The HyperText mechanism for linking document content is one of the most seductive features of the web. But from the standpoint of printing, it is also problematic. While contextual linking may be well suited for "browsing", it is both confusing and frustrating to the reader who wishes to thoroughly traverse document content.

Since I find it easier to read long textual documents from a printed page than from my workstation screen, I find myself reaching for the "Print" button in my favorite web browser any time a document must be scrolled more than a few times. This becomes inconvenient, however, if the document has many HyperText links, since the document tree must be manually traversed. The "[Next]" link which is beginning to appear on web pages from some of the more professionally administered web sites is only a partial solution. The tool I want is an interactive web crawler which retrieves, indexes and prints a document and any linked documents out to some predefined sphere of context. When I click on the "Print" button, I want to walk up to my printer and pick up printed output which contains:

Since I have defined a web document to include a subset of all of its links, one interesting problem is to define just how large a context to print. I would like to be able to define this context interactively. But I may also like to be able to default to a set of custom preferences. I may want to select a document and all of its direct links. Or perhaps Nth-order indirect links from a particular HTTP server. I may want to restrict the total number of pages printed. Certainly, I want to avoid recursion. I see this dialog built directly into the "Print" feature of the web browser.

On a slightly different subject, HTML documents are typically designed for on-screen viewing. Small GIF images are used in order to shorten the down- load delay and to fit comfortably onto low resolution CRT displays. These small images (and the simple rendering models used for HTML text) reduce user impatience and indeed make web pages browsable.

As formatted for printing by popular browsers, most users complain about unsatisfactory print quality. Although severely layout-challenged, HTML text will be rendered with the full resolution of the printer (usually at least 300x300 dpi). It is the pixel-replicated GIF image which is the main contributor to the perception of poor image quality.
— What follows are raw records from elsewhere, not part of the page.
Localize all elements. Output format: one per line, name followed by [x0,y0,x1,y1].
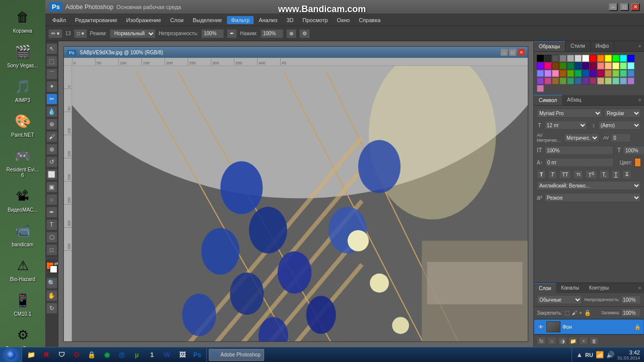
swatch-45[interactable] [582,77,589,84]
menu-help[interactable]: Справка [355,16,384,24]
taskbar-pinned-opera[interactable]: O [69,348,84,361]
hscale-input[interactable] [623,146,644,155]
menu-window[interactable]: Окно [333,16,354,24]
swatch-48[interactable] [605,77,612,84]
fg-bg-colors[interactable]: ⇄ [45,262,58,273]
layer-background-row[interactable]: 👁 Фон 🔒 [534,319,644,334]
swatch-29[interactable] [559,70,567,77]
tab-info[interactable]: Инфо [591,41,615,51]
swatch-27[interactable] [544,70,551,77]
color-panel-close[interactable]: » [635,41,644,51]
taskbar-pinned-utorrent[interactable]: μ [130,348,144,361]
swatch-52[interactable] [537,85,544,92]
desktop-icon-video-mac[interactable]: 📽 ВидеоМАС... [3,184,43,215]
ps-close-button[interactable]: ✕ [631,3,640,11]
desktop-icon-paint-net[interactable]: 🎨 Paint.NET [3,109,43,140]
tool-healing[interactable]: ⊕ [46,119,57,130]
font-family-dropdown[interactable]: Myriad Pro [537,109,602,118]
tool-marquee[interactable]: ⬚ [46,56,57,67]
swatch-20[interactable] [590,62,597,69]
taskbar-pinned-num1[interactable]: 1 [145,348,159,361]
swatch-13[interactable] [537,62,544,69]
swatch-11[interactable] [620,55,627,62]
swatch-25[interactable] [627,62,634,69]
tracking-dropdown[interactable]: Метричес... [564,133,599,142]
brush-options-button[interactable]: ✏ ▾ [48,29,62,38]
swatch-6[interactable] [582,55,589,62]
swatch-17[interactable] [567,62,574,69]
background-color[interactable] [50,265,57,273]
smallcaps-button[interactable]: Tt [573,170,583,179]
menu-edit[interactable]: Редактирование [71,16,121,24]
taskbar-pinned-explorer[interactable]: 📁 [24,348,38,361]
desktop-icon-aimp3[interactable]: 🎵 AIMP3 [3,74,43,105]
desktop-icon-bio-hazard[interactable]: ⚠ Bio-Hazard [3,253,43,284]
new-layer-button[interactable]: + [579,337,588,345]
tool-gradient[interactable]: ▣ [46,182,57,193]
swatch-34[interactable] [597,70,604,77]
lock-position-icon[interactable]: ⬚ [565,310,570,316]
kerning-input[interactable] [611,133,631,142]
swatch-46[interactable] [590,77,597,84]
swatch-50[interactable] [620,77,627,84]
swatch-37[interactable] [620,70,627,77]
swatch-21[interactable] [597,62,604,69]
tab-paths[interactable]: Контуры [584,283,614,293]
menu-layers[interactable]: Слои [166,16,188,24]
symbol-panel-close[interactable]: » [635,95,644,105]
menu-filter[interactable]: Фильтр [227,16,254,24]
tab-swatches[interactable]: Образцы [534,41,566,51]
taskbar-pinned-img_viewer[interactable]: 🖼 [175,348,189,361]
swatch-31[interactable] [575,70,582,77]
swatch-15[interactable] [552,62,559,69]
swatch-44[interactable] [575,77,582,84]
lock-move-icon[interactable]: + [579,310,582,316]
swatch-7[interactable] [590,55,597,62]
swatch-9[interactable] [605,55,612,62]
lock-brush-icon[interactable]: 🖌 [572,310,577,316]
taskbar-pinned-kaspersky[interactable]: 🛡 [54,348,68,361]
desktop-icon-sony-vegas[interactable]: 🎬 Sony Vegas... [3,40,43,70]
swatch-3[interactable] [559,55,567,62]
swatch-22[interactable] [605,62,612,69]
mode-dropdown[interactable]: Нормальный [110,29,155,38]
new-group-button[interactable]: 📁 [569,337,578,345]
swatch-14[interactable] [544,62,551,69]
layer-visibility-icon[interactable]: 👁 [537,323,544,330]
menu-select[interactable]: Выделение [189,16,226,24]
tool-shape[interactable]: □ [46,244,57,255]
taskbar-pinned-green[interactable]: ◉ [100,348,114,361]
doc-minimize-button[interactable]: – [501,49,508,56]
swatch-35[interactable] [605,70,612,77]
tool-text[interactable]: T [46,219,57,230]
swatch-26[interactable] [537,70,544,77]
super-button[interactable]: TS [585,170,597,179]
swatch-16[interactable] [559,62,567,69]
swatch-28[interactable] [552,70,559,77]
tool-dodge[interactable]: ○ [46,194,57,205]
tool-lasso[interactable]: ⌒ [46,68,57,79]
opacity-value-input[interactable]: 100% [621,295,641,304]
delete-layer-button[interactable]: 🗑 [590,337,599,345]
sub-button[interactable]: T, [599,170,609,179]
blend-mode-dropdown[interactable]: Обычные [537,295,582,304]
tool-brush[interactable]: 🖌 [46,131,57,142]
language-dropdown[interactable]: Английский: Велико... [537,181,641,190]
taskbar-photoshop-item[interactable]: Ps Adobe Photoshop [209,349,264,361]
swatch-18[interactable] [575,62,582,69]
tab-layers[interactable]: Слои [534,283,556,293]
swatch-33[interactable] [590,70,597,77]
font-style-dropdown[interactable]: Regular [604,109,641,118]
flow-input[interactable] [261,29,283,38]
brush-preset-button[interactable]: □ ▾ [74,29,87,38]
layers-panel-close[interactable]: » [635,283,644,293]
new-adjustment-button[interactable]: ◑ [558,337,567,345]
swatch-23[interactable] [612,62,619,69]
tool-eyedrop[interactable]: 💧 [46,106,57,117]
menu-analysis[interactable]: Анализ [255,16,281,24]
antialiasing-dropdown[interactable]: Резкое [544,193,641,202]
tool-clone[interactable]: ⊗ [46,144,57,155]
tray-lang-icon[interactable]: RU [585,352,593,358]
ps-minimize-button[interactable]: – [609,3,618,11]
tab-paragraph[interactable]: Абзац [562,95,586,105]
The Adobe PDF format removes both limitations and still maintains reasonable browsability for LAN-based intranet sites. Real-world bandwidth conditions on the internet, however, make Adobe PDF format less desirable because of its generally larger file sizes. I would like to propose two alternatives which should be more browsable than Adobe PDF and produce similar print quality. Both solutions address image format.
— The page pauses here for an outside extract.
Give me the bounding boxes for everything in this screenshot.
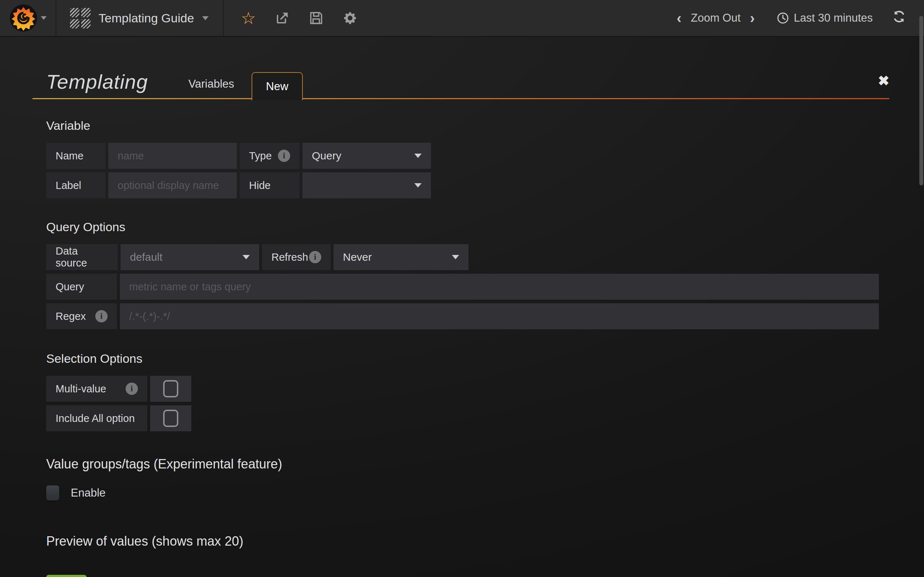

The first solution is to use fractal image compression. This technique often produces smaller images than GIF and shorter decompression times than JPEG. But the interesting property of fractal compression is that the stored image may be decompressed to almost arbitrary resolution. Thus, the browser will decompress the image to 75dpi and the printer can decompress the same image to 300dpi. Only one image has been transferred across the internet. No HTTP protocol or HTML extensions are required. And, if the "Print" button metaphor is followed, only the web browser needs to be modified to add this support.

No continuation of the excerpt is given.